Advertising, by its very nature, is intrusive. Especially in the modern world, an ad really has to stand out to be noticed. The subject of the ad sometimes seems secondary to getting attention.
But as we covered last week, it’s hard to get attention, so advertisers get gimmicky. One of the best gimmicks is to step out of the magazines, radios and televisions and into our world.
This can be as simple as footprints on the ground leading to the location of a product, or as complicated as a fully realized interactive exhibit. Accessing the sense of touch is a powerful aid in making your product real to people. More than mere signage or print ads, such advertising engages and appeals not merely to our natural curiosity and playfulness, but gives literal weight to your words.
Where is this more evident than theme parks? They’re theme parks. It’s right in the name.
Despite its standing as the largest amusement park corporation (by property) in the world, Six Flags has had the most trouble with working out a good mascot. Which is mystifying, because here are just some of the characters that show up in Six Flags parks.
Which one has been their mainstay mascot since 2004?

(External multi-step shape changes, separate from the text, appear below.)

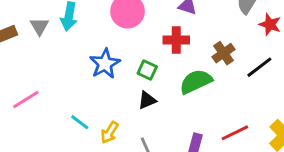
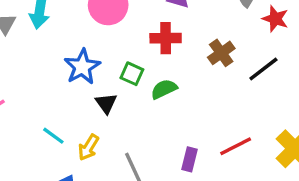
green semicircle: (196, 82) -> (164, 89), moved, size x0.7
black triangle: (147, 100) -> (106, 103), moved, turned -42

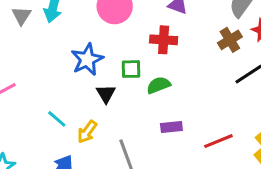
brown cross: (221, 53) -> (230, 40), moved
green square: (132, 74) -> (131, 69), turned -30
purple rectangle: (190, 159) -> (171, 127), moved, turned 65

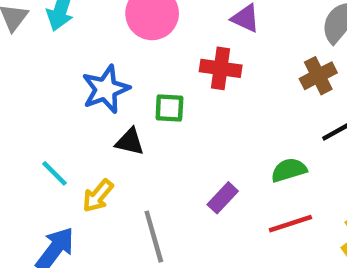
green semicircle: (158, 85) -> (289, 170), moved
black triangle: (106, 94) -> (130, 142), turned -50
purple rectangle: (171, 127) -> (223, 198), turned -45

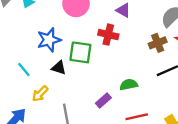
green square: (169, 108) -> (80, 52), size x1.5
green semicircle: (289, 170) -> (129, 85), moved
cyan line: (54, 173) -> (24, 70), moved

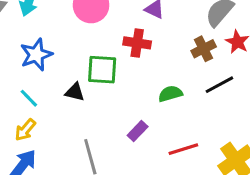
blue star: (49, 40) -> (36, 55), moved
green semicircle: (129, 85) -> (170, 94), moved
yellow arrow: (40, 94) -> (25, 130), moved

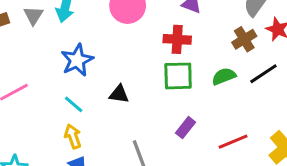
green square: (102, 70) -> (178, 76), moved
green semicircle: (170, 94) -> (224, 76), moved
yellow arrow: (25, 130) -> (73, 136), turned 125

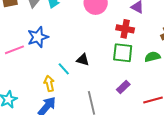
blue star: (77, 60) -> (38, 37), moved
cyan line: (74, 104) -> (64, 69), moved

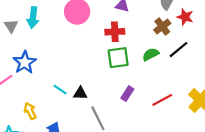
black triangle: (83, 60) -> (80, 93), moved
yellow arrow: (49, 83) -> (30, 111), moved

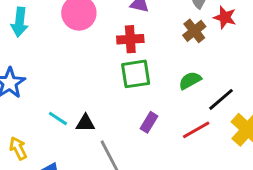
black line: (178, 50) -> (221, 99), moved
green semicircle: (151, 54) -> (190, 80), moved

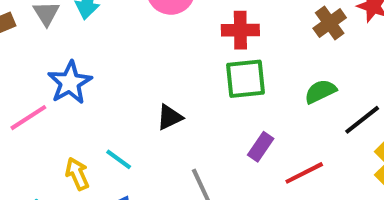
cyan line: (58, 118) -> (119, 159), moved
black triangle: (85, 123) -> (170, 117), moved, turned -30
red line: (196, 130) -> (304, 173), moved

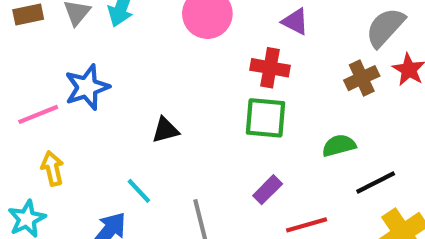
black triangle: (170, 117) -> (165, 130), moved
cyan line: (119, 159) -> (139, 191), moved
yellow arrow: (77, 174) -> (52, 168), moved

“Mr. Six” is supposed to be wildly popular, but does anyone really like this character? I mean, if they were going to go with a mascot that would give people nightmares, they should’ve just gone with Pennywise.
Knott’s Berry Farm
For most of the year, Knott’s mascots are various members of the beloved Peanuts crew. That started in 1983, when the park added their “Camp Snoopy” attraction.
This partnership was a great idea in the ’80s, when merchandising of syndicated comic strips was basically a license to print money, but that’s not how it is anymore. Sadly, syndicated comic strips, like the newspapers they’re printed in, are a relic of the last century. Peanuts in particular was a product of its time — which was the 1950s.
Is Charlie Brown’s fading star solely responsible for the park attendance? That’s hard to say, but it’s a telling statistic that the park makes half of its yearly profits in one month: October, the month that they change the whole park over to Knott’s Scary Farm — the Halloween attraction that is notably lacking in Great Pumpkins.
But the undisputed master of mascots is Disney. Not only have they got intellectual property coming out of their every orifice, they know how to cater to all ages, and they don’t even need their theme parks to do it anymore.
Let’s do a roll call, shall we? Disney owns some of the biggest cultural touchstones of every living generation:
This is on top of Disney’s massive stable of characters built up over 91 years of ruling everyone’s childhood.
AND YOU CAN MEET ALL OF THEM.
The Mouse House pretty much rules pop culture right now.
Mascots like these are a case where the line between product and advertising gets a bit blurry. Out of their natural environment (the parks), they yet act as both, if they can maintain relevance.